▸ Work request
However many lines the data holds, transcribe them all exactly.

|---|

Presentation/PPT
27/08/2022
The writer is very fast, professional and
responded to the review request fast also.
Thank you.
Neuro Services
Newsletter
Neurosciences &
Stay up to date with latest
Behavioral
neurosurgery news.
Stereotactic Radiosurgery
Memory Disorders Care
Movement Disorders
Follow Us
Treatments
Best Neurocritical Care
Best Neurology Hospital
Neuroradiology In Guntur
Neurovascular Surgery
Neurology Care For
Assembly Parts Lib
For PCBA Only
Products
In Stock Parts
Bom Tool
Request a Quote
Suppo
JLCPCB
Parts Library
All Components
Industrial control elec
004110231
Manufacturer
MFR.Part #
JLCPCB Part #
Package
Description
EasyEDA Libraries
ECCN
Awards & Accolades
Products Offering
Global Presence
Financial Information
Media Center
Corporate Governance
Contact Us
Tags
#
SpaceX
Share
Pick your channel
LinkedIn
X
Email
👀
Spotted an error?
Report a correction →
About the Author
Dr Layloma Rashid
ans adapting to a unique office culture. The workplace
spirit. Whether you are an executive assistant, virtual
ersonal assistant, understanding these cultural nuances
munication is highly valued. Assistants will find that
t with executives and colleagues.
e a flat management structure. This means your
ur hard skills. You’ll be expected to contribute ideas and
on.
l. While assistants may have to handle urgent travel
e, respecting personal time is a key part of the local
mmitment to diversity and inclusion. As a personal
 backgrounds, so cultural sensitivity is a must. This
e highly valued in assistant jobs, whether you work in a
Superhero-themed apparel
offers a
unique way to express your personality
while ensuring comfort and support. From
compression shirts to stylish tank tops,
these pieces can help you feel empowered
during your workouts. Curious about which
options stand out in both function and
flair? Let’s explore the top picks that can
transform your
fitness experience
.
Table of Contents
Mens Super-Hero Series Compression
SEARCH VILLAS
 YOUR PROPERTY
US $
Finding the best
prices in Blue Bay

|---|

▸ Response to the task
Presentation/PPT
27/08/2022
The writer is very fast, professional and
responded to the review request fast also.
Thank you.
Neuro Services
Newsletter
Neurosciences &
Stay up to date with latest
Behavioral
neurosurgery news.
Stereotactic Radiosurgery
Memory Disorders Care
Movement Disorders
Follow Us
Treatments
Best Neurocritical Care
Best Neurology Hospital
Neuroradiology In Guntur
Neurovascular Surgery
Neurology Care For
Assembly Parts Lib
For PCBA Only
Products
In Stock Parts
Bom Tool
Request a Quote
Suppo
JLCPCB
Parts Library
All Components
Industrial control elec
004110231
Manufacturer
MFR.Part #
JLCPCB Part #
Package
Description
EasyEDA Libraries
ECCN
Awards & Accolades
Products Offering
Global Presence
Financial Information
Media Center
Corporate Governance
Contact Us
Tags
#
SpaceX
Share
Pick your channel
LinkedIn
X
Email
👀
Spotted an error?
Report a correction →
About the Author
Dr Layloma Rashid
ans adapting to a unique office culture. The workplace
spirit. Whether you are an executive assistant, virtual
ersonal assistant, understanding these cultural nuances
munication is highly valued. Assistants will find that
t with executives and colleagues.
e a flat management structure. This means your
ur hard skills. You’ll be expected to contribute ideas and
on.
l. While assistants may have to handle urgent travel
e, respecting personal time is a key part of the local
mmitment to diversity and inclusion. As a personal
 backgrounds, so cultural sensitivity is a must. This
e highly valued in assistant jobs, whether you work in a
Superhero-themed apparel
offers a
unique way to express your personality
while ensuring comfort and support. From
compression shirts to stylish tank tops,
these pieces can help you feel empowered
during your workouts. Curious about which
options stand out in both function and
flair? Let’s explore the top picks that can
transform your
fitness experience
.
Table of Contents
Mens Super-Hero Series Compression
SEARCH VILLAS
 YOUR PROPERTY
US $
Finding the best
prices in Blue Bay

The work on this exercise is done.